La CGT porte également comme premier grief à ce projet la limite de son objet. Il ne s'agit que d'une réforme des modalités de recouvrement de l'impôt sur le revenu alors que nous attendions une réforme profonde du système fiscal français. Nous craignons, en outre, une grande désillusion des citoyens vis-à-vis de cette réforme. Ils s'attendent à un système de retenue à la source les libérant de tout formalisme vis-à-vis de l'administration fiscale, mais il n'en sera rien. Le système de retenue à la source ne fera pas diminuer le nombre de rapports entre le contribuable et l'administration fiscale. Il pourra même les faire augmenter.
Le décalage d'un an entre la perception des revenus et l'impôt actuel ne sera que partiellement remis en cause. Si ce décalage sera effectivement atténué pour l'assiette retenue, ce ne sera pas le cas pour le taux d'imposition. Les contribuables comprendront donc difficilement que cet impôt, annoncé comme contemporain, ne le soit pas réellement. Ce système donnera ainsi lieu à de fréquentes régularisations. Les contribuables devront, en effet, prendre attache avec l'administration fiscale dès qu'un changement concernera leurs revenus ou leur situation, afin de faire évoluer leur taux de prélèvement en conséquence. Les régularisations qui en résulteront interviendront un an et demi après les prélèvements à la source puisqu'ils seront opérés sur la base de taux correspondant aux revenus des années précédentes.
Ce système risque, en outre, de créer des difficultés de trésorerie pour certains contribuables. Ce serait notamment le cas pour une personne accédant pour la première fois à un emploi rémunéré 2 000 euros net par mois, pour une période limitée à six mois. Cette personne ne serait, dans la situation actuelle, pas imposable et n'aurait donc aucune somme à avancer. Le système de retenue à la source la contraindrait, en revanche, à payer durant les six mois de son contrat un impôt qui ne lui serait restitué que un an et demi plus tard. Se pose donc la question de l'intérêt de ce dispositif.

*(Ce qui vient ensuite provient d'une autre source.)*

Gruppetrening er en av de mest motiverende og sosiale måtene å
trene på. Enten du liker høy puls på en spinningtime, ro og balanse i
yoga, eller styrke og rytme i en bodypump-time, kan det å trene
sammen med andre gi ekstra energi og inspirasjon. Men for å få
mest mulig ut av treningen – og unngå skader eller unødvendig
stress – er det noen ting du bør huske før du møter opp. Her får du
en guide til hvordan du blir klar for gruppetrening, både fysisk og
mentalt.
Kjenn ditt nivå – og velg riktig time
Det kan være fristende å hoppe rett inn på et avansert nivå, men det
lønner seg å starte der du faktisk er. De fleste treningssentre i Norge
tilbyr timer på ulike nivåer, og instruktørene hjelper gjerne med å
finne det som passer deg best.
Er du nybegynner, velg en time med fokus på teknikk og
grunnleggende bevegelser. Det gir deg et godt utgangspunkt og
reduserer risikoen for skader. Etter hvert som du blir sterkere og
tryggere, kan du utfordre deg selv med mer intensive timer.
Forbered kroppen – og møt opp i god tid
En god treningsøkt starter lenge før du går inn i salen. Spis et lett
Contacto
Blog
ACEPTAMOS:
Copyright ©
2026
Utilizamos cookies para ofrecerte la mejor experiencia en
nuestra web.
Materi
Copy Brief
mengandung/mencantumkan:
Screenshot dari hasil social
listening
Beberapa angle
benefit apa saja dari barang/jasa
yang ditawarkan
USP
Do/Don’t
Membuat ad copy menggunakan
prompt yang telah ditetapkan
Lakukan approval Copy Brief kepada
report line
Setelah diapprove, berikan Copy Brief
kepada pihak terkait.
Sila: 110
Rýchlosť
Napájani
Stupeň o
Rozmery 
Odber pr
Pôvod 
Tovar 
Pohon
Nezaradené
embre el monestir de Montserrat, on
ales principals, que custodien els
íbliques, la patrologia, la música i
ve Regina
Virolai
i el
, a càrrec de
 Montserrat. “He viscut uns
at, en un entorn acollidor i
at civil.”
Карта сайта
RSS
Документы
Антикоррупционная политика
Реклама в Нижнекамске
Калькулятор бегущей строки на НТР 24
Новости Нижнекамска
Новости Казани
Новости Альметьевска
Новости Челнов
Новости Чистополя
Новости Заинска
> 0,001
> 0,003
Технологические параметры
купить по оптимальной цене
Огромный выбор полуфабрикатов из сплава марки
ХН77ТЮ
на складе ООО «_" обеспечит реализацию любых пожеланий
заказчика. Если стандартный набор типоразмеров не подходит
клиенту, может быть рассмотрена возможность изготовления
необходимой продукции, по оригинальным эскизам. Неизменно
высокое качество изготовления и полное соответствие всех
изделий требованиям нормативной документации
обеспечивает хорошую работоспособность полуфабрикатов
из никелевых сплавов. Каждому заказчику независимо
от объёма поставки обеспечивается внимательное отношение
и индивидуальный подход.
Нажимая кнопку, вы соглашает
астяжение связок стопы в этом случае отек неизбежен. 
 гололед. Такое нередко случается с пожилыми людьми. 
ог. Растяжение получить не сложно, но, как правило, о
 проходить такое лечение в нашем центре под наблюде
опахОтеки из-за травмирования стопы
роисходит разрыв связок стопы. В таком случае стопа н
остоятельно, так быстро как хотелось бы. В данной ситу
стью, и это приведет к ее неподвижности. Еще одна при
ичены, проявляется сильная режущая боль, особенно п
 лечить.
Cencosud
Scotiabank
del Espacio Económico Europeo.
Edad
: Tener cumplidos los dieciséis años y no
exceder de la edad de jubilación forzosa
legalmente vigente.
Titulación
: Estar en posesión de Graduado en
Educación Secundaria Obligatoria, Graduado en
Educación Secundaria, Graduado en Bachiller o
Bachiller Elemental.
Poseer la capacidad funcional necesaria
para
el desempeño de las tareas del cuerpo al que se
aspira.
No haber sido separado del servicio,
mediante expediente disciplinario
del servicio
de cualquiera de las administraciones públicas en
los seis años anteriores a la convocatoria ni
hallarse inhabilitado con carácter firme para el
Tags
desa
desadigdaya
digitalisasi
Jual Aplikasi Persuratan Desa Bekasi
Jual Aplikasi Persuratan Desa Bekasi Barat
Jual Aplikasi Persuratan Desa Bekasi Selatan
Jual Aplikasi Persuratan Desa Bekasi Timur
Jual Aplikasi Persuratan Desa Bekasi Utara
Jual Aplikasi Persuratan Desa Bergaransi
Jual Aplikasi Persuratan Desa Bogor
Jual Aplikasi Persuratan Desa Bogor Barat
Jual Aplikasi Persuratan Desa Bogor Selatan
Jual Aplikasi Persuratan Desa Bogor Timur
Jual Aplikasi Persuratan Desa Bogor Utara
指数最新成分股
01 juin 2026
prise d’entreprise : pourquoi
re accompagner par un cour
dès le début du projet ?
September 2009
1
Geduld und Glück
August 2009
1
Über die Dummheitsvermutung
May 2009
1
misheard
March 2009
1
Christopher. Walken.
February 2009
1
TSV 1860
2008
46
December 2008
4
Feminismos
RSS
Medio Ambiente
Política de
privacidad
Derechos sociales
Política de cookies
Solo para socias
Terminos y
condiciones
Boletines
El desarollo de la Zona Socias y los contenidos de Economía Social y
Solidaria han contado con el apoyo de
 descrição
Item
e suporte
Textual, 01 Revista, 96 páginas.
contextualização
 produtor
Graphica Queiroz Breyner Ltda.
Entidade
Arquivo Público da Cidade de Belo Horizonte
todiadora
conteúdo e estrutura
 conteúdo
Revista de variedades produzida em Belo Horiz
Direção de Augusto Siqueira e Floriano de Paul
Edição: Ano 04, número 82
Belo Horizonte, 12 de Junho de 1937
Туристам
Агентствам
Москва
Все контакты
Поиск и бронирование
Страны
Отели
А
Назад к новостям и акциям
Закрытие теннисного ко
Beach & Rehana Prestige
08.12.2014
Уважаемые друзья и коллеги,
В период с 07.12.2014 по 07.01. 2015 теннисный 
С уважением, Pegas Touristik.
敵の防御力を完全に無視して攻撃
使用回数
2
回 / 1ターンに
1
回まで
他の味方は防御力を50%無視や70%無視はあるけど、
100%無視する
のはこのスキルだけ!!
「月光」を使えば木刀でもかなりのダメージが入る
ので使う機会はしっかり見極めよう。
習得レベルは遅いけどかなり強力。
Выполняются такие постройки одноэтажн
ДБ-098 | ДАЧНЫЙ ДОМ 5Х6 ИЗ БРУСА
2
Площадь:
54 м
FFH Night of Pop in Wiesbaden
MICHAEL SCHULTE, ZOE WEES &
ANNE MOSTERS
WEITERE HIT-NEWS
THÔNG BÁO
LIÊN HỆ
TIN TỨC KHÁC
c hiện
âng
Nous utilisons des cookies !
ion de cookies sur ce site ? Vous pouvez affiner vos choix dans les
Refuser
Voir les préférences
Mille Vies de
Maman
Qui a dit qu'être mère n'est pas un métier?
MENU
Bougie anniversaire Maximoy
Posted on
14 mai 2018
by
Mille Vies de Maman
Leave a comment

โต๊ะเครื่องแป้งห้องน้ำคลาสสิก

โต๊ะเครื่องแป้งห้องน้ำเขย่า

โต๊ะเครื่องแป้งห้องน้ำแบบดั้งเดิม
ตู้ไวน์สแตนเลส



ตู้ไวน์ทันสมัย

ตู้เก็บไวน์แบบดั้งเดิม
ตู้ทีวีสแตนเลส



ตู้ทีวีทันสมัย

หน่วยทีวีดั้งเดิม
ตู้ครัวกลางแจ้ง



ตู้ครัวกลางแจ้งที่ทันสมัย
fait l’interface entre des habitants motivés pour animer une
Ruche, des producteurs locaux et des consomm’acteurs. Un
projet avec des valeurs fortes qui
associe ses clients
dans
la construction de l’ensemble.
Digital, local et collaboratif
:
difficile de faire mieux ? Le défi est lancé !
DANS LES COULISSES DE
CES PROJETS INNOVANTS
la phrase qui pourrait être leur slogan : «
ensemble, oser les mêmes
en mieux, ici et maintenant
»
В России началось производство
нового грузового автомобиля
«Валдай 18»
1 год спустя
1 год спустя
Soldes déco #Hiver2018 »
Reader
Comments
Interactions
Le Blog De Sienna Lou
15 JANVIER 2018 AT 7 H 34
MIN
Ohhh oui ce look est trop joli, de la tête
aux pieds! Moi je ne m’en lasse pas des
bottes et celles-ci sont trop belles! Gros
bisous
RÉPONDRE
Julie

Le passage au recouvrement par un tiers collecteur pose également problème. Si le contribuable n'avait, jusqu'à aujourd'hui, que les services fiscaux comme unique interlocuteur, l'entreprise en sera demain un second en matière de recouvrement de l'impôt. Les services fiscaux continueront à calculer le montant de l'impôt mais ce sera bien à l'entreprise de le recouvrer. Procéder à ce recouvrement ne sera, pour elles, pas aussi simple que cela y paraît. Il est quasiment certain que des erreurs seront commises.
Le prélèvement à la source constituera donc une charge pour les entreprises. Elle sera notamment importante pour les plus petites d'entre elles qui ne disposent pas de service comptable suffisamment développé et à même de mettre en oeuvre cette réforme.
L'accompagnement de cette réforme par les services fiscaux constitue également un problème évident puisque ces services ont subi plus de trente mille suppressions d'emplois au cours des dix dernières années. Il est évident que cette réforme va engendrer beaucoup d'interrogations chez les contribuables du fait de la complexité et des particularismes introduits par ce nouveau système. Les sollicitations auprès des centres des finances publiques n'en seront donc que plus nombreuses, qu'elles soient motivées par des demandes d'informations, de rectifications ou de réclamations. Des opérations concernant le « reste à recouvrer » vont également devoir être mises en place. Elles nécessiteront les interventions croisées des services des particuliers et des services des entreprises en fonction des types de recouvrement à effectuer.
Nous sommes enfin très attachés à l'aspect citoyen de l'impôt sur le revenu. Cet impôt direct sera demain un impôt quasiment indirect puisqu'il sera largement moins visible pour le contribuable. Cet effacement nous inquiète quant à l'avenir de l'impôt le plus juste du système fiscal.